» **Task brief**:
Comb the records below for the string "Share" and copy each line where it turns up.

» **Material supplied**:
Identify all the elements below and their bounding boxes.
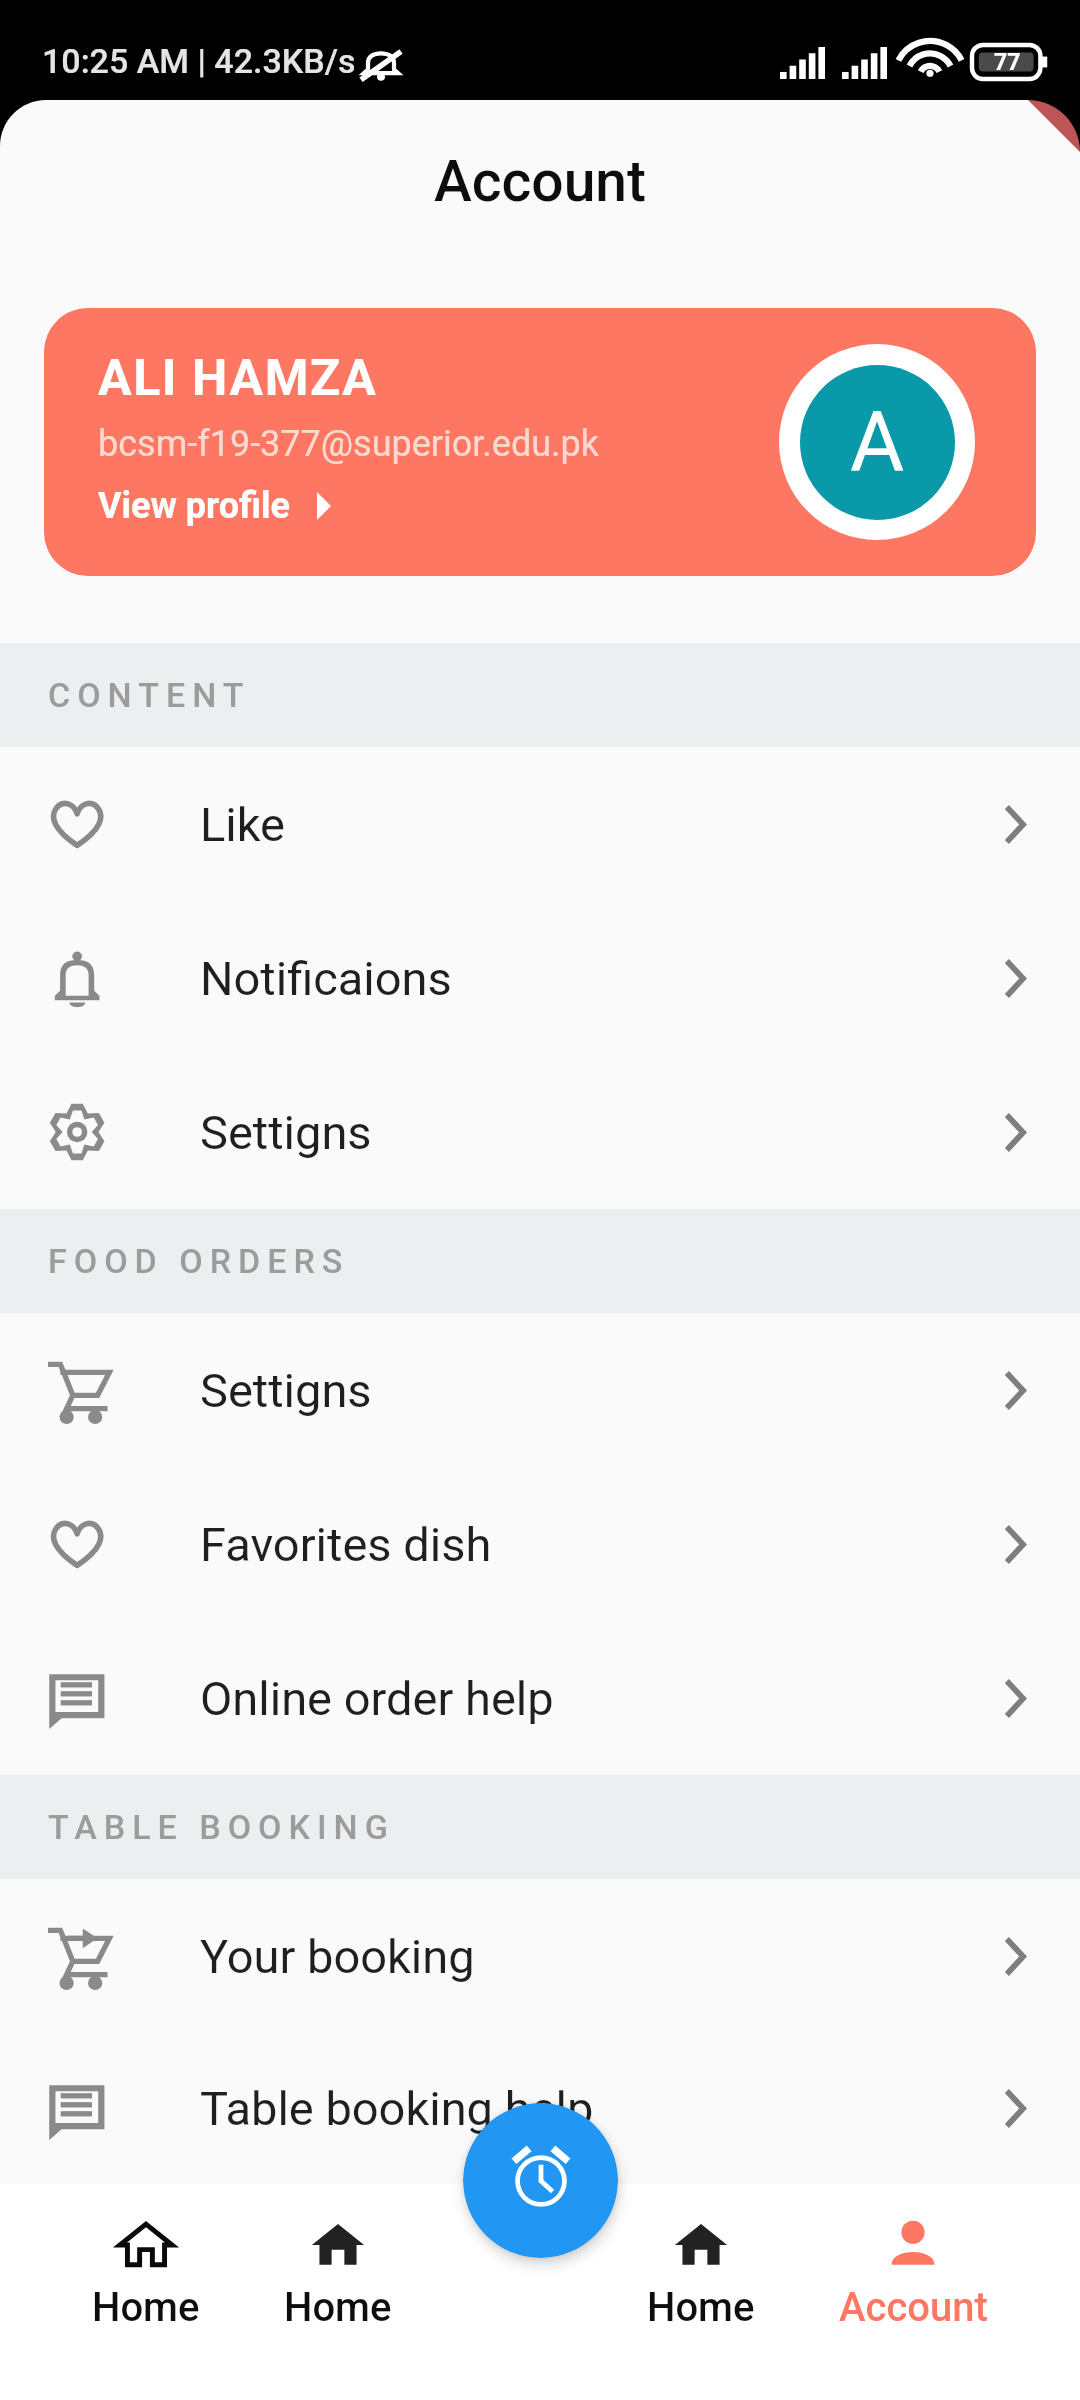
staticText: Home <box>647 2284 755 2331</box>
button[interactable]: Settigns <box>0 1313 1080 1467</box>
staticText: Account <box>839 2284 988 2331</box>
button[interactable]: Alarm <box>463 2103 618 2258</box>
button[interactable]: Settigns <box>0 1055 1080 1209</box>
staticText: View profile <box>98 485 291 527</box>
staticText: CONTENT <box>48 675 251 715</box>
button[interactable]: Notificaions <box>0 901 1080 1055</box>
staticText: TABLE BOOKING <box>48 1807 395 1847</box>
staticText: Home <box>284 2284 392 2331</box>
staticText: Your booking <box>200 1929 475 1984</box>
button[interactable]: Home <box>61 2216 231 2331</box>
staticText: ALI HAMZA <box>98 349 378 408</box>
button[interactable]: Your booking <box>0 1879 1080 2033</box>
staticText: bcsm-f19-377@superior.edu.pk <box>98 423 600 465</box>
button[interactable]: Account <box>828 2216 998 2331</box>
staticText: 77 <box>994 49 1021 76</box>
staticText: Settigns <box>200 1105 372 1160</box>
staticText: Home <box>92 2284 200 2331</box>
staticText: Table booking help <box>200 2081 594 2136</box>
staticText: Like <box>200 797 286 852</box>
button[interactable]: Home <box>616 2216 786 2331</box>
staticText: 10:25 AM | 42.3KB/s <box>42 41 356 81</box>
staticText: Online order help <box>200 1671 554 1726</box>
staticText: Notificaions <box>200 951 452 1006</box>
staticText: Account <box>434 148 647 215</box>
staticText: Favorites dish <box>200 1517 492 1572</box>
staticText: FOOD ORDERS <box>48 1241 350 1281</box>
button[interactable]: ALI HAMZA <box>44 308 1036 576</box>
button[interactable]: Home <box>253 2216 423 2331</box>
button[interactable]: Favorites dish <box>0 1467 1080 1621</box>
button[interactable]: Online order help <box>0 1621 1080 1775</box>
button[interactable]: Table booking help <box>0 2033 1080 2184</box>
staticText: Settigns <box>200 1363 372 1418</box>
staticText: A <box>850 394 905 491</box>
button[interactable]: Like <box>0 747 1080 901</box>
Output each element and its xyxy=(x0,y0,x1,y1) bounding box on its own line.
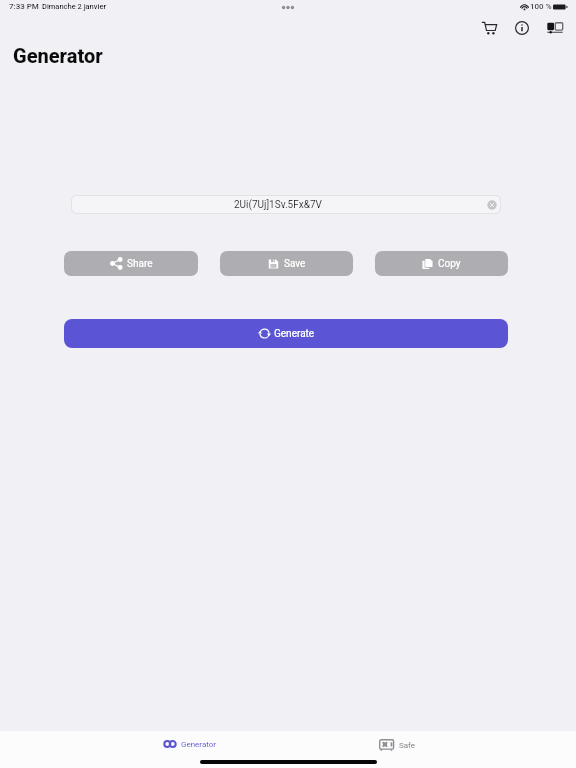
button[interactable]: Share xyxy=(64,251,198,276)
staticText: 2Ui(7Uj]1Sv.5Fx&7V xyxy=(234,199,322,211)
button[interactable]: 2Ui(7Uj]1Sv.5Fx&7V xyxy=(72,196,500,213)
button[interactable]: Cart xyxy=(477,16,501,40)
staticText: Generate xyxy=(274,328,315,340)
staticText: Share xyxy=(127,258,153,270)
button[interactable]: Safe xyxy=(379,738,416,752)
staticText: 7:33 PM xyxy=(9,2,39,11)
button[interactable]: Info xyxy=(510,16,534,40)
staticText: Copy xyxy=(438,258,461,270)
button[interactable]: Generate xyxy=(64,319,508,348)
staticText: Dimanche 2 janvier xyxy=(42,2,107,11)
staticText: 100 % xyxy=(530,2,552,11)
staticText: Generator xyxy=(181,740,217,749)
button[interactable]: Generator xyxy=(161,737,217,751)
button[interactable]: Copy xyxy=(375,251,508,276)
staticText: Generator xyxy=(13,44,103,67)
button[interactable]: Save xyxy=(220,251,353,276)
button[interactable]: Clear xyxy=(487,200,497,210)
staticText: Safe xyxy=(399,741,416,750)
button[interactable]: Multitasking xyxy=(543,16,567,40)
staticText: Save xyxy=(284,258,306,270)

» **Result for this task**:
button[interactable]: Share xyxy=(64,251,198,276)
staticText: Share xyxy=(127,258,153,270)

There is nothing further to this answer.